どうだ、怪しかろう。私も怪しいと思ったよ。最初はな。
ところで、皆様はご存じだろうか? 深夜、というより明け方に近い午前三時から四時頃、TVショッピングのゴールデンタイムがやってくることを?
多い日には四つの局でほぼ同時に通販番組をやっていて、やれ「一週間で見違える身体になれる健康器具」だの、「飛距離が驚異的に延びるゴルフボール」だの、数々の魔法のような商品を紹介している。
で、この中で特に私のお気に入りは、テレビ東京の「テレ・コンワールド」。毎回、インチキ臭い外人が登場し、恥ずかしくなるようなオーヴァーアクションで商品を誉め称える熱血通販番組だ。
「わーお! ジョン、信じられないよ! あの頑固なシミが真っ白だ! これは奇跡だよ!」
などと、たかがシミ抜きにいちいち両手を広げて目玉をむくアメリカ人を見るのが、私は大好きなのである。
脳天気な国だぜ、アメリカって。きっと、こんな愚にもつかない商品を騙されて買うバカが、世界一多い国なんだろうな……なーんて、鼻で笑って見ているうちはまだよかった。だが、何度も見ているうちに洗脳され、いつの間にかそのシミ抜きを試してみたくて仕方なくなる。気がつけばフリーダイヤルに電話してて、私もアメリカ人の仲間入りである。
ところが、半信半疑で注文したこのシミ抜きが、驚くなかれ、広告に嘘偽りのない優秀商品だったのだ。んもう、落ちる、落ちる、ホントに落ちる。

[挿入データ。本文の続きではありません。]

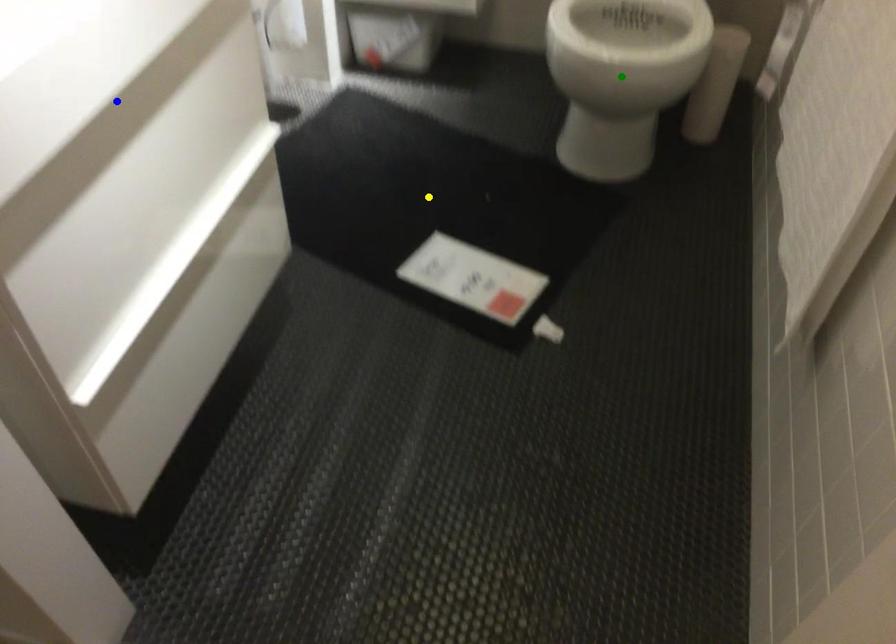 Order these from nearest to farthest:
1. blue point
2. green point
3. yellow point

blue point < green point < yellow point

半年前から気になってたカーペットの缶コーヒーのシミ、二年前に白い襟にベットリとヘアカラーのシミがついたままのエルメスのジャケット。長年、私を悩ませていた悪夢のようなシミが、きれいに抜け落ちたのだ。
わーお、マイク! こいつは奇跡だぜっ!
特にエルメスのジャケットは、何軒ものクリーニング屋にシミ抜きを依頼し、どこからも匙《さじ》を投げられた涙の一着であった。それが、自宅でアッという間に真っ白に……シミ抜き業者は今まで、何をやっとったんじゃい。怒るで、正味の話(←横山やすし口調でお読みください)。

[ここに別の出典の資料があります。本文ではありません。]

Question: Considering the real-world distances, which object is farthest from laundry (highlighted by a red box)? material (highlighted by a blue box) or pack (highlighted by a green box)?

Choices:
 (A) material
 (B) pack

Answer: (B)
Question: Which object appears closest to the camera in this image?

SRX11よ、君は恩人だ。シミ抜きの英雄だ。まぁ、あれがエルメスのジャケットじゃなかったら、私もここまで君に感謝しなかったと思うが。
そんなワケで、今や私はシミ抜きの伝道師と化して、SRX11の布教活動につとめている。
ところで、私が「テレ・コンワールド」で購入したもうひとつの商品……シェイプアップ器具は、現在、我が家の洋服掛けと化している。やはりボディライン関連商品は、本人の根気が試される分、奇跡が起こりにくいのであった。やれやれ……。